====== Raw data ======
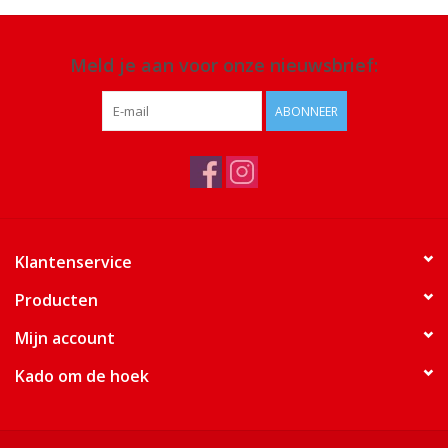
Meld je aan voor onze nieuwsbrief:
ABONNEER
Klantenservice
Producten
Mijn account
Kado om de hoek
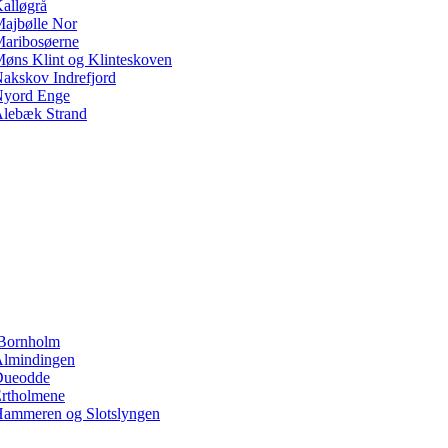
alløgrå
ajbølle Nor
aribosøerne
øns Klint og Klinteskoven
akskov Indrefjord
yord Enge
lebæk Strand
Bornholm
lmindingen
Dueodde
rtholmene
ammeren og Slotslyngen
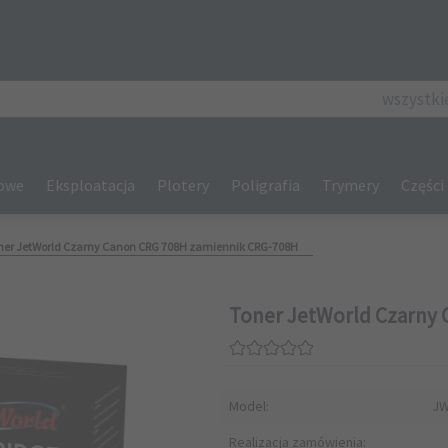
categories_se
wszystki
gowe
Eksploatacja
Plotery
Poligrafia
Trymery
Części
ner JetWorld Czarny Canon CRG 708H zamiennik CRG-708H
Toner JetWorld Czarny 
Model:
JW
Realizacja zamówienia:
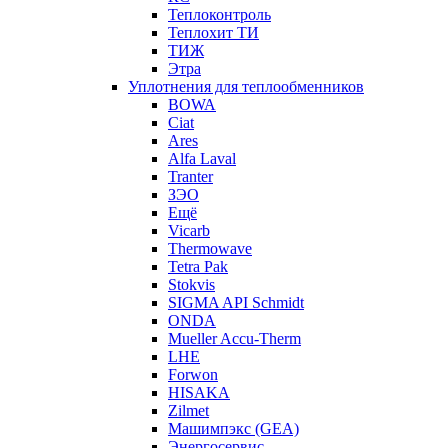
Теплоконтроль
Теплохит ТИ
ТИЖ
Этра
Уплотнения для теплообменников
BOWA
Ciat
Ares
Alfa Laval
Tranter
ЗЭО
Ещё
Vicarb
Thermowave
Tetra Pak
Stokvis
SIGMA API Schmidt
ONDA
Mueller Accu-Therm
LHE
Forwon
HISAKA
Zilmet
Машимпэкс (GEA)
Энергосервис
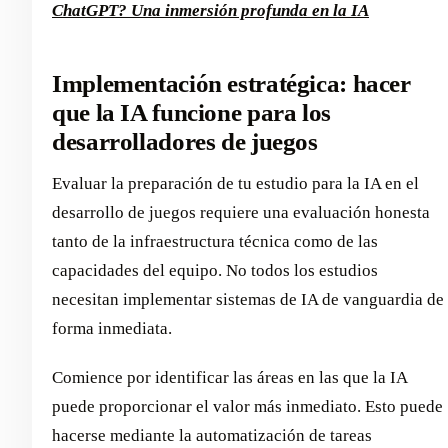
ChatGPT? Una inmersión profunda en la IA
Implementación estratégica: hacer
que la IA funcione para los
desarrolladores de juegos
Evaluar la preparación de tu estudio para la IA en el
desarrollo de juegos requiere una evaluación honesta
tanto de la infraestructura técnica como de las
capacidades del equipo. No todos los estudios
necesitan implementar sistemas de IA de vanguardia de
forma inmediata.
Comience por identificar las áreas en las que la IA
puede proporcionar el valor más inmediato. Esto puede
hacerse mediante la automatización de tareas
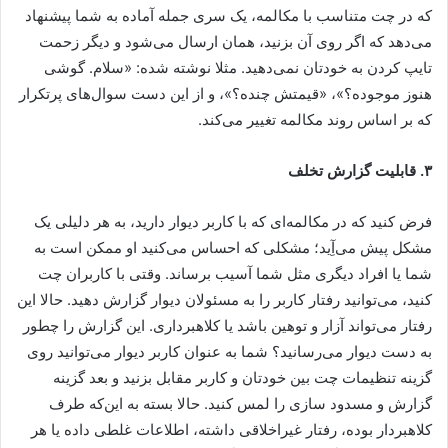
که در چت متناسب با مکالمه، یک سری جمله آماده به شما پیشنهاد
می‌دهد که اگر روی آن بزنید، همان ارسال می‌شود و دیگر زحمت
تایپ کردن به خودتان نمی‌دهید. مثلا نوشته شده: «سلام. گوشی
هنوز موجوده؟»، «قیمتش چنده؟»، و از این دست سوال‌های پرتکرار
که بر اساس روند مکالمه تغییر می‌کند.
۳. قابلیت گزارش تخلف
فرض کنید که در مکالمه‌ای که با کاربر دیوار دارید، به هر دلیلی یک
مشکل پیش می‌آِید؛ مشکلی که احساس می‌کنید او ممکن است به
شما یا افراد دیگری مثل شما آسیب برساند. وقتی با کاربران چت
کنید، می‌توانید رفتار کاربر را به مسئولان دیوار گزارش دهید. حالا این
رفتار می‌تواند آزار و توهین باشد یا کلاهبرداری. این گزارش را چطور
به دست دیوار می‌رسانید؟ شما به عنوان کاربر دیوار می‌توانید روی
گزینه تنظیمات چت بین خودتان و کاربر مقابل بزنید و بعد گزینه
گزارش و مسدود سازی را لمس کنید. حالا بسته به این‌که طرف
کلاهبردار بوده، رفتار غیراخلاقی داشته، اطلاعات غلطی داده یا هر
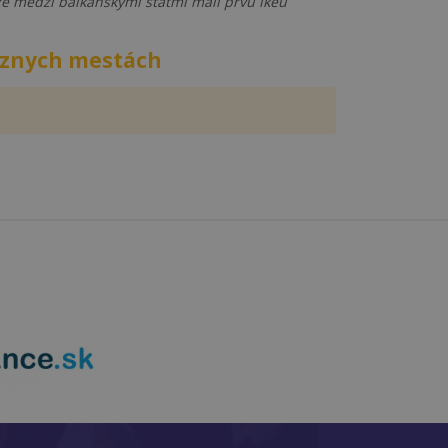
ze medzi balkanskymi statmi mali prvu ikeu
rôznych mestách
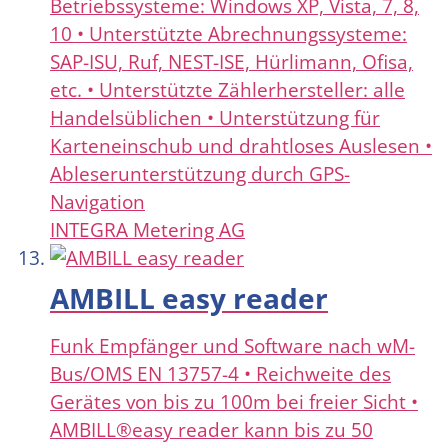
Betriebssysteme: Windows XP, Vista, 7, 8,
10 • Unterstützte Abrechnungssysteme:
SAP-ISU, Ruf, NEST-ISE, Hürlimann, Ofisa,
etc. • Unterstützte Zählerhersteller: alle
Handelsüblichen • Unterstützung für
Karteneinschub und drahtloses Auslesen •
Ableserunterstützung durch GPS-
Navigation
INTEGRA Metering AG
AMBILL easy reader
Funk Empfänger und Software nach wM-
Bus/OMS EN 13757-4 • Reichweite des
Gerätes von bis zu 100m bei freier Sicht •
AMBILL®easy reader kann bis zu 50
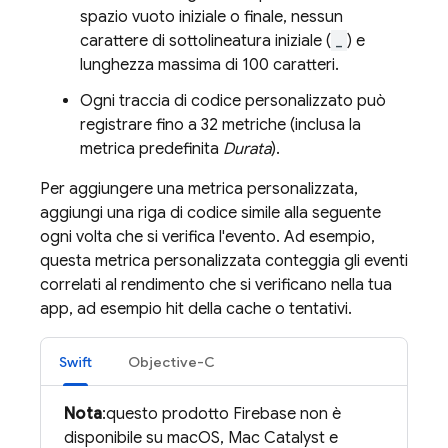
spazio vuoto iniziale o finale, nessun
carattere di sottolineatura iniziale (
_
) e
lunghezza massima di 100 caratteri.
Ogni traccia di codice personalizzato può
registrare fino a 32 metriche (inclusa la
metrica predefinita
Durata
).
Per aggiungere una metrica personalizzata,
aggiungi una riga di codice simile alla seguente
ogni volta che si verifica l'evento. Ad esempio,
questa metrica personalizzata conteggia gli eventi
correlati al rendimento che si verificano nella tua
app, ad esempio hit della cache o tentativi.
Swift
Objective-C
Nota
:questo prodotto Firebase non è
disponibile su macOS, Mac Catalyst e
======
▶ [Task] Copy out the records above in full, exactly as written, but not the pictures.

▶ [Answer to the exercise]
Meld je aan voor onze nieuwsbrief:
ABONNEER
Klantenservice
Producten
Mijn account
Kado om de hoek
alløgrå
ajbølle Nor
aribosøerne
øns Klint og Klinteskoven
akskov Indrefjord
yord Enge
lebæk Strand
Bornholm
lmindingen
Dueodde
rtholmene
ammeren og Slotslyngen
categories_se
wszystki
gowe
Eksploatacja
Plotery
Poligrafia
Trymery
Części
ner JetWorld Czarny Canon CRG 708H zamiennik CRG-708H
Toner JetWorld Czarny 
Model:
JW
Realizacja zamówienia:
Теплоконтроль
Теплохит ТИ
ТИЖ
Этра
Уплотнения для теплообменников
BOWA
Ciat
Ares
Alfa Laval
Tranter
ЗЭО
Ещё
Vicarb
Thermowave
Tetra Pak
Stokvis
SIGMA API Schmidt
ONDA
Mueller Accu-Therm
LHE
Forwon
HISAKA
Zilmet
Машимпэкс (GEA)
Энергосервис
ChatGPT? Una inmersión profunda en la IA
Implementación estratégica: hacer
que la IA funcione para los
desarrolladores de juegos
Evaluar la preparación de tu estudio para la IA en el
desarrollo de juegos requiere una evaluación honesta
tanto de la infraestructura técnica como de las
capacidades del equipo. No todos los estudios
necesitan implementar sistemas de IA de vanguardia de
forma inmediata.
Comience por identificar las áreas en las que la IA
puede proporcionar el valor más inmediato. Esto puede
hacerse mediante la automatización de tareas
که در چت متناسب با مکالمه، یک سری جمله آماده به شما پیشنهاد
می‌دهد که اگر روی آن بزنید، همان ارسال می‌شود و دیگر زحمت
تایپ کردن به خودتان نمی‌دهید. مثلا نوشته شده: «سلام. گوشی
هنوز موجوده؟»، «قیمتش چنده؟»، و از این دست سوال‌های پرتکرار
که بر اساس روند مکالمه تغییر می‌کند.
۳. قابلیت گزارش تخلف
فرض کنید که در مکالمه‌ای که با کاربر دیوار دارید، به هر دلیلی یک
مشکل پیش می‌آِید؛ مشکلی که احساس می‌کنید او ممکن است به
شما یا افراد دیگری مثل شما آسیب برساند. وقتی با کاربران چت
کنید، می‌توانید رفتار کاربر را به مسئولان دیوار گزارش دهید. حالا این
رفتار می‌تواند آزار و توهین باشد یا کلاهبرداری. این گزارش را چطور
به دست دیوار می‌رسانید؟ شما به عنوان کاربر دیوار می‌توانید روی
گزینه تنظیمات چت بین خودتان و کاربر مقابل بزنید و بعد گزینه
گزارش و مسدود سازی را لمس کنید. حالا بسته به این‌که طرف
کلاهبردار بوده، رفتار غیراخلاقی داشته، اطلاعات غلطی داده یا هر
ze medzi balkanskymi statmi mali prvu ikeu
rôznych mestách
Betriebssysteme: Windows XP, Vista, 7, 8,
10 • Unterstützte Abrechnungssysteme:
SAP-ISU, Ruf, NEST-ISE, Hürlimann, Ofisa,
etc. • Unterstützte Zählerhersteller: alle
Handelsüblichen • Unterstützung für
Karteneinschub und drahtloses Auslesen •
Ableserunterstützung durch GPS-
Navigation
INTEGRA Metering AG
AMBILL easy reader
Funk Empfänger und Software nach wM-
Bus/OMS EN 13757-4 • Reichweite des
Gerätes von bis zu 100m bei freier Sicht •
AMBILL®easy reader kann bis zu 50
spazio vuoto iniziale o finale, nessun
carattere di sottolineatura iniziale (
_
) e
lunghezza massima di 100 caratteri.
Ogni traccia di codice personalizzato può
registrare fino a 32 metriche (inclusa la
metrica predefinita
Durata
).
Per aggiungere una metrica personalizzata,
aggiungi una riga di codice simile alla seguente
ogni volta che si verifica l'evento. Ad esempio,
questa metrica personalizzata conteggia gli eventi
correlati al rendimento che si verificano nella tua
app, ad esempio hit della cache o tentativi.
Swift
Objective-C
Nota
:questo prodotto Firebase non è
disponibile su macOS, Mac Catalyst e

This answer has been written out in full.